Toujours en marche avant, pas trop forte car je ne veux pas dépasser l’ancre et la soulever, je me retourne et je vois la pointe de NEBO nous foncer dessus sur le côté. Nous sommes devant eux, même si j’ai cette vision qu’ils nous arrivent dessus à toute vitesse, je sais que c’est nous qui dérivons sur eux et très vite.

Gaz à fond je pars marche avant sur leur côté pour essayer de les éviter, bien que je sache que la collision est inévitable. Je ne lâche pas NEBO des yeux pour stopper la marche avant de notre moteur bâbord à temps afin de ne pas se prendre l’hélice dans leur chaîne.

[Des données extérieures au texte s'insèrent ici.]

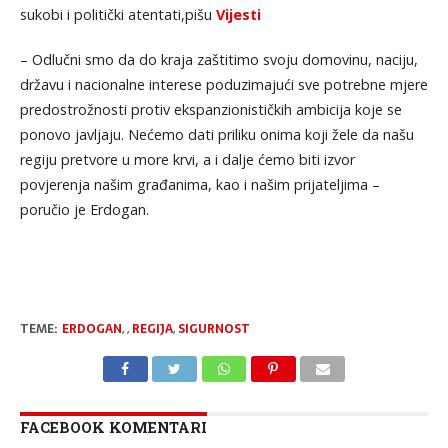
sukobi i politički atentati,pišu
Vijesti
– Odlučni smo da do kraja zaštitimo svoju domovinu, naciju,
državu i nacionalne interese poduzimajući sve potrebne mjere
predostrožnosti protiv ekspanzionističkih ambicija koje se
ponovo javljaju. Nećemo dati priliku onima koji žele da našu
regiju pretvore u more krvi, a i dalje ćemo biti izvor
povjerenja našim građanima, kao i našim prijateljima –
poručio je Erdogan.
TEME:
ERDOGAN
,
,
REGIJA
,
SIGURNOST
FACEBOOK KOMENTARI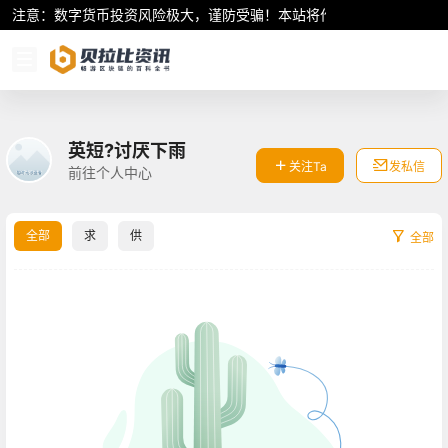
注意：数字货币投资风险极大，谨防受骗！本站将作为行业资讯共享平
英短?讨厌下雨
关注Ta
发私信
前往个人中心
全部
求
供
全部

La collision est adoucie car on tape d’abord leur chaîne avec notre quille. J’ai mal au ventre de penser aux dégâts.

 

NEBO dérive

Tout à coup j’entends la petite voix d’Elaine à la VHF « NEBO est en train de dériver et je ne sais pas quoi faire », mon sang se glace. Je ne peux même pas prendre une VHF pour l’aider, je suis trop affairée avec mon propre bateau. Heureusement Marc de 9 LIVES lui explique calmement de mettre le moteur en marche etc… Le fait que NEBO dérive fera certainement revenir Stéph et Michael, une bonne chose pour moi aussi.

Chronologiquement je ne me souviens pas si NEBO a commencé à dériver avant ou après notre collision, logiquement je dirais que notre collision l’a amené à chasser.

 

Je traîne l’ancre

Timeo n’arrive toujours pas à monter notre ancre, il me dit qu’elle est coincée derrière nous. C’est pas logique, je suis partie à fond sur le côté, pas en avant.

Bref, à Tuaran les LIDA GIRL ont traîné leur ancre puisque leur guideau ne fonctionnait plus, je vais faire pareil, je n’ai pas le choix. Derrière nous quelque part il y a le gros dock en béton pour les cargos où se trouve déjà QUIDDITY.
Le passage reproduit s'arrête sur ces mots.